US spy chief claims strategy of 'regime change' is over; not a hegemony rethink, nor abandonment of interventionism, say observers

Global Times

By Deng Xiaoci and Bai Yunyi Published: Nov 02, 2025 04:31 PM

Addressing officials on Friday in the Middle East, the US National Intelligence Director Tulsi Gabbard claimed that America's former strategy of "regime change or nation building" had ended under President Donald Trump, AP reported local time Saturday. According to some Chinese observers, the purpose of such a claim was to serve Republican interests and criticize previous Democratic administrations rather than truly reflecting on the US hegemonic approach.
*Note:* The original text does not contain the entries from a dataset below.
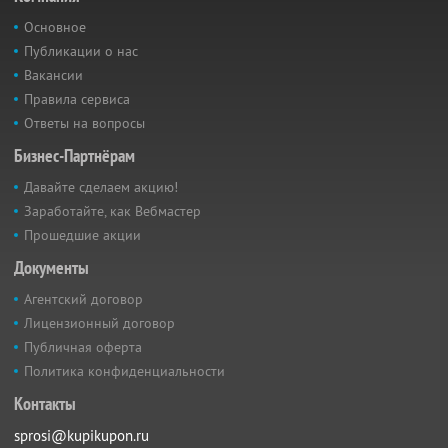
Основное
Публикации о нас
Вакансии
Правила сервиса
Ответы на вопросы
Бизнес-Партнёрам
Давайте сделаем акцию!
Заработайте, как Вебмастер
Прошедшие акции
Документы
Агентский договор
Лицензионный договор
Публичная оферта
Политика конфиденциальности
Контакты
sprosi@kupikupon.ru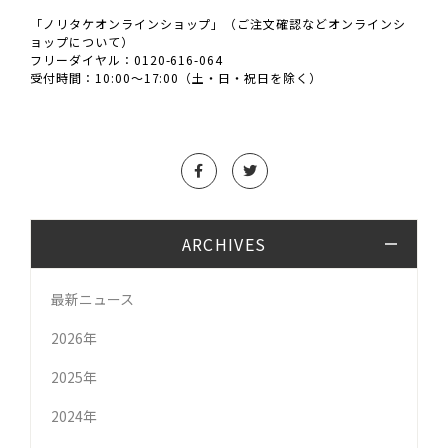
「ノリタケオンラインショップ」（ご注文確認などオンラインシ
ョップについて）
フリーダイヤル：0120-616-064
受付時間：10:00～17:00（土・日・祝日を除く）
ARCHIVES
最新ニュース
2026年
2025年
2024年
They believed that the Trump administration's current foreign policy has placed greater emphasis on cost efficiency, while interference in other countries' internal affairs has continued unabated, albeit in a more interest-oriented manner.

Gabbard, a former congresswoman from Hawaii and US Army National Guard veteran, made the claim at the Manama Dialogue, an annual security conference in Bahrain put on by the International Institute for Security Studies, AP reported.

AP quoted Gabbard as saying that "for decades, our foreign policy has been trapped in a counterproductive and endless cycle of regime change or nation building."

While calling it a "one-size-fits-all approach, of toppling regimes, trying to impose our system of governance on others, intervening in conflicts that were barely understood and walking away with more enemies than allies," Gabbard admitted the results were "trillions spent, countless lives lost and in many cases, the creation of greater security threats."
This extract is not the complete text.